Mikal Gilmore, 'Bob Dylan Unleashed' (Interview, Rolling Stone, 2012)

(..) 
Before we end the conversation, I want to ask about the controversy over your quotations in your songs from the works of other writers, such as Japanese author Junichi Saga's "Confessions of a Yakuza," and the Civil War poetry of Henry Timrod. Some critics say that you didn 't cite your sources clearly. Yet in folk and jazz, quotation is a rich and enriching tradition. What's your response to those kinds of charges? 

Oh, yeah, in folk and jazz, quotation is a rich and enriching tradition. That certainly is true. It's true for everybody, but me. I mean, everyone else can do it but not me. There are different rules for me. And as far as Henry Timrod is concerned, have you even heard of him? Who's been reading him lately? And who's pushed him to the forefront?
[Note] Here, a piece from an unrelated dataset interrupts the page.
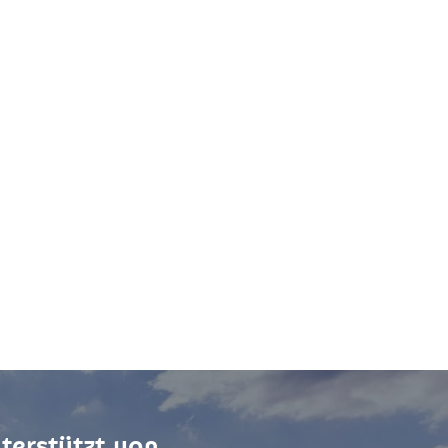
terstützt von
Who's been making you read him? And ask his descendants what they think of the hoopla. And if you think it's so easy to quote him and it can help your work, do it yourself and see how far you can get. Wussies and pussies complain about that stuff. It's an old thing – it's part of the tradition. It goes way back. These are the same people that tried to pin the name Judas on me. Judas, the most hated name in human history! If you think you've been called a bad name, try to work your way out from under that. Yeah, and for what? For playing an electric guitar? As if that is in some kind of way equitable to betraying our Lord and delivering him up to be crucified. All those evil motherfuckers can rot in hell. 

Seriously? 

I'm working within my art form. It's that simple. I work within the rules and limitations of it. There are authoritarian figures that can explain that kind of art form better to you than I can. It's called songwriting. It has to do with melody and rhythm, and then after that, anything goes. You make everything yours. We all do it. 

When those lines make their way into a song, you're conscious of it happening? 
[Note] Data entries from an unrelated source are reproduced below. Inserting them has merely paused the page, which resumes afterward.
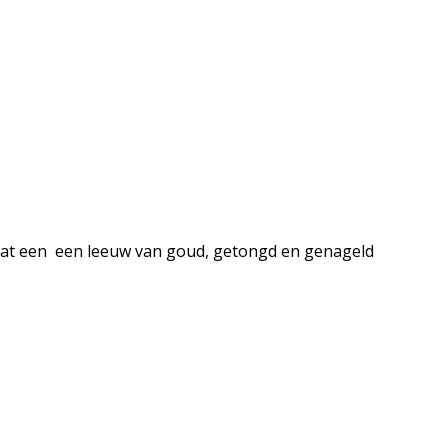
staat een een leeuw van goud, getongd en genageld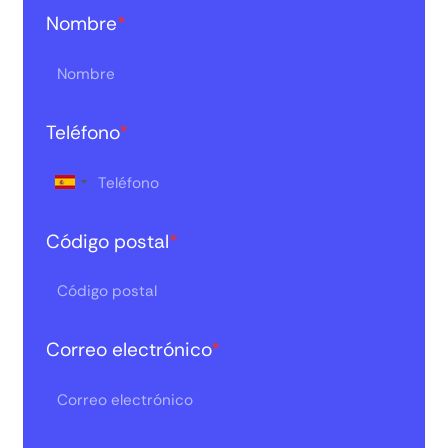
Nombre
*
Teléfono
*
Código postal
*
Correo electrónico
*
Well, not really. But even if you are, you let it go. I'm not going to limit what I can say. I have to be true to the song. It's a particular art form that has its own rules. It's a different type of thing. All my stuff comes out of the folk tradition – it's not necessarily akin to the pop world. 

Do you find that sort of criticism irrelevant, or silly? 

I try to get past all that. I have to. When you ask me if I find criticism of my work irrelevant or silly, no, not if it's constructive. If someone could point out here or there where my work could be improved upon, I guess I'd be willing to listen. The people who are obsessed with criticism – it's not honest criticism. They are not the people who I play to anyway. 

But surely you've heard about this particular controversy? 

People have tried to stop me every inch of the way. They've always had bad stuff to say about me. Newsweek magazine lit the fuse way back when. Newsweek printed that some kid from New Jersey wrote "Blowin' in the Wind" and it wasn't me at all. And when that didn't fly, people accused me of stealing the melody from a 16th-century Protestant hymn. And when that didn't work, they said they made a mistake and it was really an old Negro spiritual. So what's so different? It's gone on for so long I might not be able to live without it now. Fuck 'em. I'll see them all in their graves. Everything people say about you or me, they are saying about themselves. They're telling about themselves. Ever notice that? In my case, there's a whole world of scholars, professors and Dylanologists, and everything I do affects them in some way. And, you know, in some ways, I've given them life. They'd be nowhere without me. 

And inspiration. 

No, they're not good for that. 

The flip side of people being critical . . . 

 Yeah, to hold someone in high admiration [laughs]. 

The flip side is, there's also the audience that really loves you. 

Of course. They think they do. They love the music and songs I play, not me. Why do you say that? Because that's the way people are. People say they love a lot of things, but they really don't. It's just a word that's been overused. When you put your life on the line for somebody, that's love. But you'll never know it until you're in the moment. When someone will die for you, that's love, too. 


 This story is from the September 27th, 2012 issue of Rolling Stone.